Asıl davada davacı; davalının, davacı şirkete ait uçağa davacı şirketten 507.705,74 USD alacaklı olduğu ve ödenmediği iddiasıyla TMK 950. maddesi kapsamında hapis hakkını kullandığı gerekçesiyle el koyduğu, bu madde hükümlerinin uygulama koşullarının bulunmadığı, davacının davalıya muaccel olmuş bir borcunun bulunmadığı, mevcut olmayan bir borç için hapis hakkının kullanılamayacağını ileri sürerek el koymanın TMK 950. maddesine dayalı hapis hakkı kapsamında bulunmadığının tespitini istemiştir.
Somut davalarda davacı şirketin… uyruğunda bulunması nedeniyle yabancılık unsuru bulunduğundan MÖHUK hükümlerinin uygulanması gerekir. Taraflar arasındaki sözleşmede uyuşmazlık halinde Türk Hukukunun uygulanması karalaştırıldığından somut davalara Türk Hukuku uygulanmıştır.

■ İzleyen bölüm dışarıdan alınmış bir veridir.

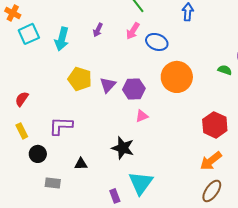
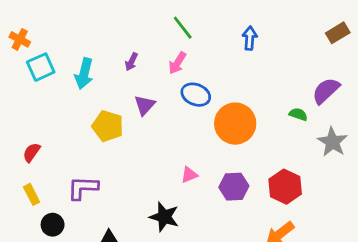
blue ellipse: (157, 42) -> (196, 95), moved
purple triangle: (108, 85) -> (145, 105), moved
purple hexagon: (134, 89) -> (234, 187), moved

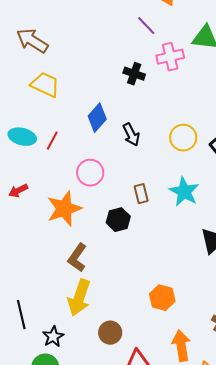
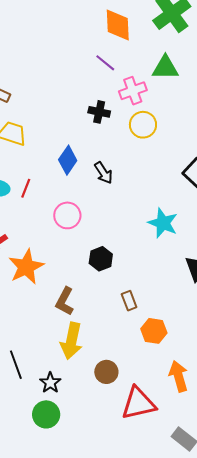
yellow circle: (183, 138) -> (143, 125), moved
brown rectangle: (141, 194) -> (129, 301), moved
orange star: (64, 209) -> (26, 267), moved

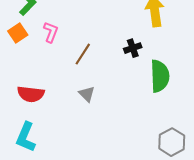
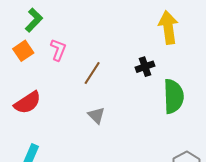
red semicircle: (31, 94) -> (28, 103), moved, turned -40

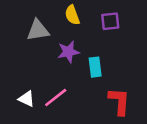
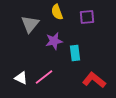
gray triangle: (38, 30) -> (30, 24), turned -42
red L-shape: (119, 101) -> (94, 80), turned -55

Asıl davada davalı vekili yetki ilk itirazında bulunmuş ve taraflar arasındaki sözleşmede İstanbul mahkemelerinin yetkili kılındığını bildirmiş ise de yetki ilk itirazı ön inceleme duruşmasında “Davalının taraflar arasındaki sözleşme hükümlerine ve iddiasına aykırı olacak şekilde daha önce davacı hakkında Bakırköy …., …. ve …. . ATM’ler de ihtiyati tedbir ve ihtiyati haciz talep ettiği, taraflar arasındaki uyuşmazlığın sözleşmeden değil TMK 950. maddesinde düzenlenen hapis hakkından kaynaklandığı, üzerinde hapis hakkı kullanılan uçağın mahkememiz yargı alanında iken el konulduğu ve bulunduğu gibi davalının yerleşim yerinin de mahkememiz yargı alanında bulunduğu anlaşıldığından davalının yerinde görülmeyen yetki ilk itirazının REDDİNE,” gerekçesi ile ret edilmiştir.
Birleşen davada davalılar vekilleri yetki ilk itirazında bulunmuş iseler de yetki ilk itirazı ön inceleme duruşmasında ” Taraflar arasındaki uyuşmazlığın sözleşmeden değil TMK 950. maddesinde düzenlenen hapis hakkından ve ihtiyati tedbir kararına aykırı davranmadan kaynaklandığı, üzerinde hapis hakkı kullanılan uçağın mahkememiz yargı alanında iken el konulduğu ve bulunduğu gibi, ihtiyati tedbir kararının da Bakırköy … ATM tarafından verildiği, davalı şirketin yerleşim yerinin ve haksız fiilin meydana geldiği yerin de mahkememiz yargı alanında bulunduğu anlaşıldığından davalıların yerinde görülmeyen yetki ilk itirazının REDDİNE” gerekçesi ile ret edilmiştir.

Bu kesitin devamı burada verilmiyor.